Sul fronte scuole, in Valle dall’inizio dell’anno scolastico ad oggi sono state 59 le classe in quarantena (due negli asili nido, dodici nelle scuole materne, sedici nelle primarie, venti nelle secondarie di primo grado e 9 nelle secondarie di secondo grado). “Se la curva del contagio resta alta”, ha commentato Cecconami, “diventa rischioso riaprire le scuole, ma dovrebbero farlo. La teledidattica è disarmante, manca il rapporto con la classe”.

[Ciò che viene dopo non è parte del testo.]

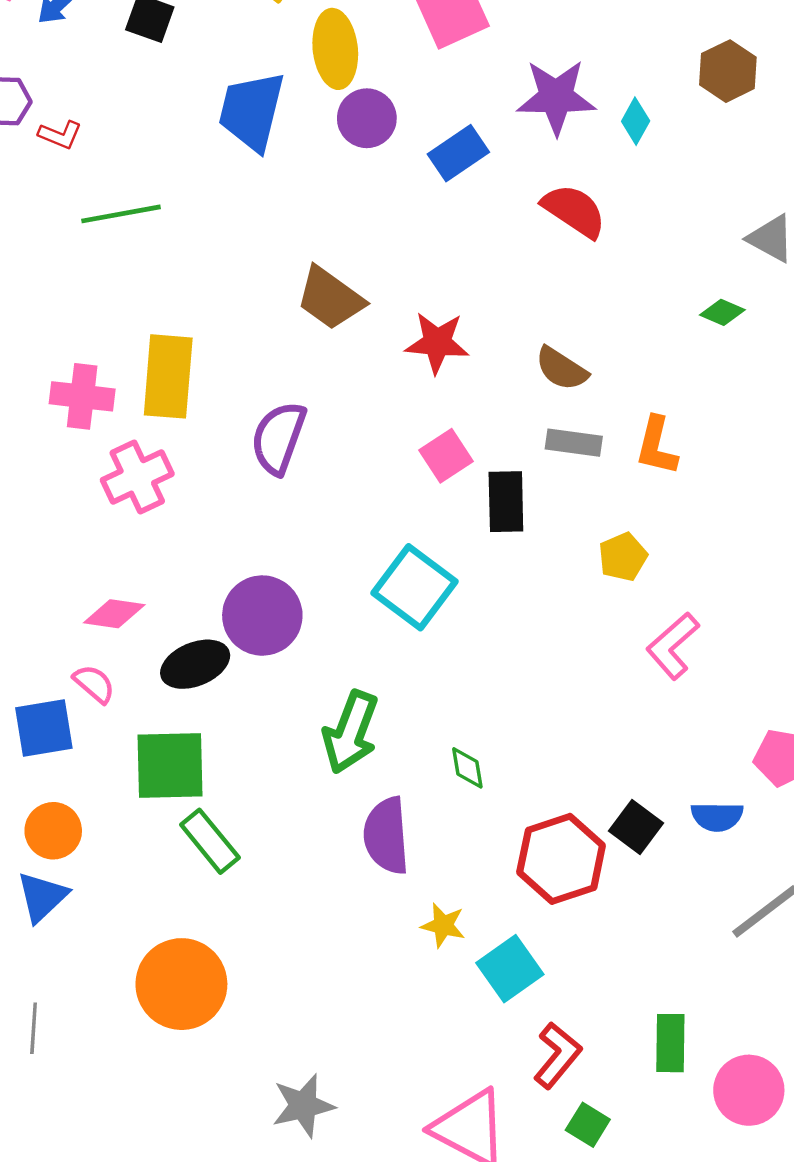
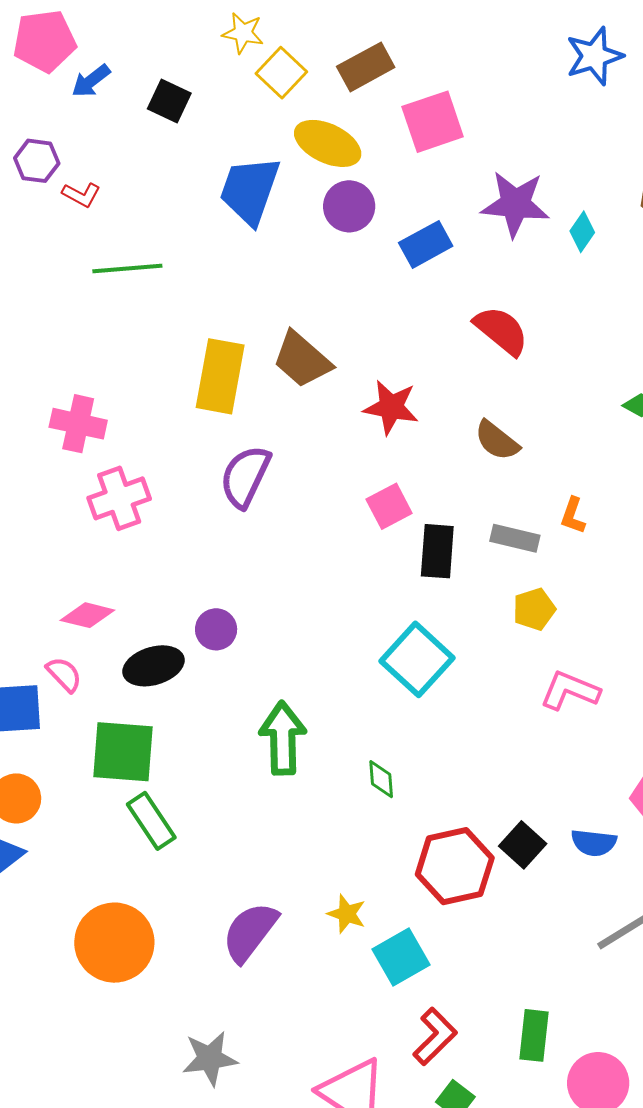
yellow ellipse: (335, 49) -> (328, 143), turned -64
red semicircle: (574, 211) -> (501, 331), moved
yellow rectangle: (168, 376) -> (220, 376), moved
gray rectangle: (574, 443) -> (515, 538), moved
orange L-shape: (657, 446) -> (573, 516), size x0.7
cyan square: (415, 587) -> (417, 659), moved
purple circle: (262, 616) -> (216, 629), size x0.6
pink L-shape: (673, 646) -> (570, 691), turned 58
green arrow: (351, 732) -> (283, 738), turned 152
purple semicircle: (386, 836) -> (250, 932), moved, turned 36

Attualmente l’Rt in Vallecamonica è pari a circa lo 0,90, ma anche in Valtellina, Val Chiavenna ed Alto Lario è sotto la soglia psicologica dell’1. L’emergenza, dunque, è al momento sotto controllo, ma l’Ats continua a lavorare: tra le ultime iniziative, l’apertura lunedì scorso di un albergo Covid, situato all’ex convitto Bim ad Edolo, che può ospitare 25 persone.

Cecconami ha anche affrontato la questione legata al vaccino antinfluenzale: se da una parte si è detta soddisfatta del fatto che ad oggi la copertura per gli over 65 è pari al 43% (l’anno scorso, a fine campagna, era stata del 52%), ha anche motivato i ritardi nella somministrazione delle dosi con un ritardo della loro consegna, non solo nella nostra regione (entro domenica ne sono attese 5mila dosi ulteriori) . Il piano per la distribuzione del vaccino anti-Covid sarà stilato seguendo le linee guida del Governo e della Regione, con cui l’Ats sta già lavorando a riguardo.

Prima di chiudere, il direttore generale ha voluto fare due inviti alla stampa: il primo a sottolineare l’importanza del rispetto delle regole. “Rischiamo di vanificare tanti sacrifici per cose di cui forse possiamo fare a meno”, ha detto a proposito delle immagini delle piazze affollate il fine settimana scorso. Poi, ha espresso la necessità di avere più medici per svolgere tutte le attività richieste dall’Ats, così come più infermieri ed operatori sanitari.